• [Instructions for the task]: State how many lines of the listing below include the word "will". Give only the number.

• [Input data]:
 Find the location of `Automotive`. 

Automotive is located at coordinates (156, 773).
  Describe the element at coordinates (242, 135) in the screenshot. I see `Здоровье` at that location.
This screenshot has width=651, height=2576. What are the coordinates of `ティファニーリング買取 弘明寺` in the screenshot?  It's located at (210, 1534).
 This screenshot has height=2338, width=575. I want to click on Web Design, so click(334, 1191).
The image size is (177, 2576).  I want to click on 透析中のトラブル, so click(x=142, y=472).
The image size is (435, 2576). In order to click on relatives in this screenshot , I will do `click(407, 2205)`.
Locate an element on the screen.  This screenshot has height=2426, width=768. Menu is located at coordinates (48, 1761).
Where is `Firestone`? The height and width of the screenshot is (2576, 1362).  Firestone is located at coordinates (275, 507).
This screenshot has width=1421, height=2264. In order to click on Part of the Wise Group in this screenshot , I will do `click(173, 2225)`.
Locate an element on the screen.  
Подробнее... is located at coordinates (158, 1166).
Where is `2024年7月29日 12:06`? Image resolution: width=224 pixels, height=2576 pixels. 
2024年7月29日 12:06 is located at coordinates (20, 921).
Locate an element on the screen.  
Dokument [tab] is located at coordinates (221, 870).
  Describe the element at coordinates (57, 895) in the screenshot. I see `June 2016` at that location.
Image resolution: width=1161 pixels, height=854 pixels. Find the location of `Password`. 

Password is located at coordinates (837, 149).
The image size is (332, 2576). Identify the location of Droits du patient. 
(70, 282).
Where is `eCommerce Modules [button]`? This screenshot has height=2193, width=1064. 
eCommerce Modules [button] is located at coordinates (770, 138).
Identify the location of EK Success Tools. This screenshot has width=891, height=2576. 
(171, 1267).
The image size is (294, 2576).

• [Solved problem]: 2